Litvin Yu. V. Motherhood in the Karelian village: traditional practices in the context of Russia-wide changes (late XIX — early XX c.), p. 104-115

Traditions of Karelian maternity rituals are widely represented in the ethnographic historical science literature. At the same time motherhood as an institution and as a social and cultural status deserves special consideration. The paper is aimed at describing the development of the motherhood within Karelia in historical dynamics, as well representing the social and cultural status of the mother and the changes in the strategy of reproductive behavior in the Karelian village. The events presented in the paper refer to the period of the late XIX — early XX c. It was a time of economic, social and cultural reforms in Russian society, which had some specific repercussions on the empire borderlands. The paper uses a large number of recently published and unpublished ethnographic and historical sources, dialect vocabulary data, some of the author’s field materials and scientific works on the topic.
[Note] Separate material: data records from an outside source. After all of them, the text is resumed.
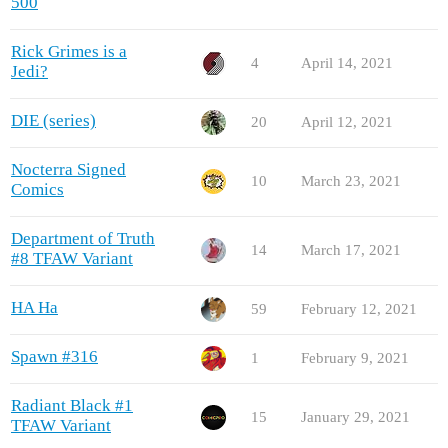
500
Rick Grimes is a
4
April 14, 2021
Jedi?
DIE (series)
20
April 12, 2021
Nocterra Signed
10
March 23, 2021
Comics
Department of Truth
14
March 17, 2021
#8 TFAW Variant
HA Ha
59
February 12, 2021
Spawn #316
1
February 9, 2021
Radiant Black #1
15
January 29, 2021
TFAW Variant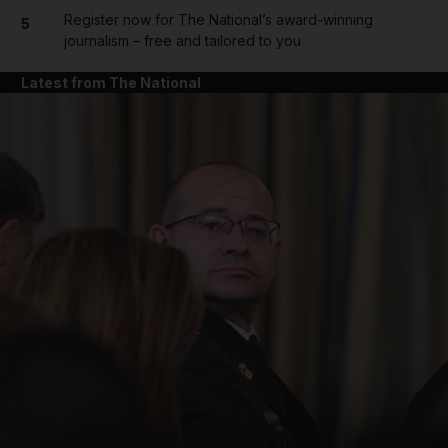
Register now for The National’s award-winning
5
journalism – free and tailored to you
Latest from The National
and News submenu
and Business submenu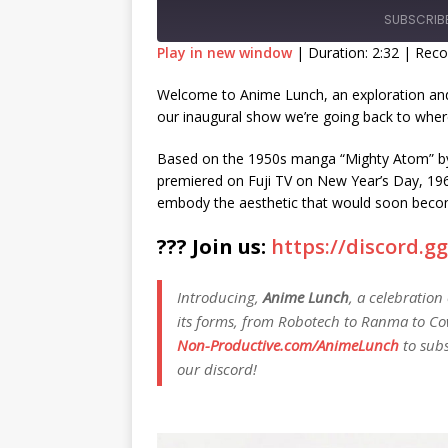
SUBSCRIB
Play in new window
|
Duration: 2:32
|
Reco
SHARE
Welcome to Anime Lunch, an exploration and 
RSS FEED
our inaugural show we’re going back to where
LINK
Based on the 1950s manga “Mighty Atom” by
EMBED
premiered on Fuji TV on New Year’s Day, 1963
embody the aesthetic that would soon becom
??? Join us:
https://discord.
Introducing,
Anime Lunch
, a celebration
its forms, from Robotech to Ranma to Co
Non-Productive.com/AnimeLunch
to subs
our discord!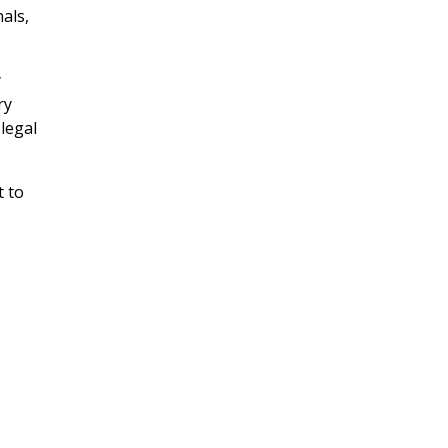
als,
y
ry
legal
t to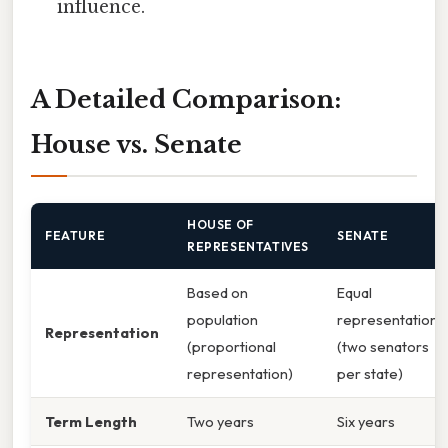
influence.
A Detailed Comparison:
House vs. Senate
HOUSE OF
FEATURE
SENATE
REPRESENTATIVES
Based on
Equal
population
representation
Representation
(proportional
(two senators
representation)
per state)
Term Length
Two years
Six years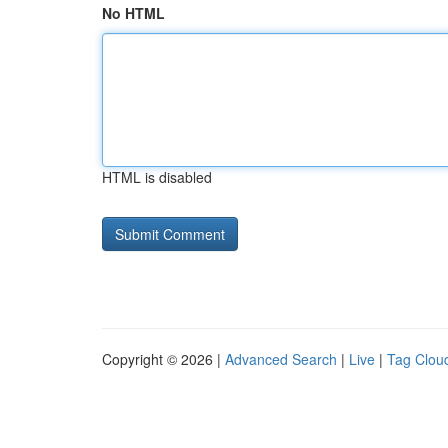
No HTML
HTML is disabled
Copyright © 2026 |
Advanced Search
|
Live
|
Tag Clou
The author adheres to the principles of gender history proposed by J. Scott, which involves the analysis of cultural symbols, normative prescriptions and social institutions and life stories of individual women. The author comes to the following conclusions. 1. Marriage and the maternity increased the social prestige of the peasant women, because they realized her main purpose. 2. The gender of the child had a different meaning for the male and female part of the peasant family collectives. If considering the patrilocal line of inheritance, preference was given to the birth of a boy. At the same time, the Karelian language data indicate a higher status of the mother after the birth of the girl. 3. There was a change in reproductive behavior in the North Karelian families in the second half of the XIX c. towards to reducing the number of children in the family to two or five. The reasons for such transformation were the growth in the importance of non-agricultural earnings, and the border position of the region (the cross-border marriages), which changed the customary cultural norms. 4. Some elements of modernization were not perceived by Karelian women. They continued to apply to rural midwives despite the growth of the network of obstetric care, and they also preferred the bathhouse or barn as a place for childbirth instead of medical institutions.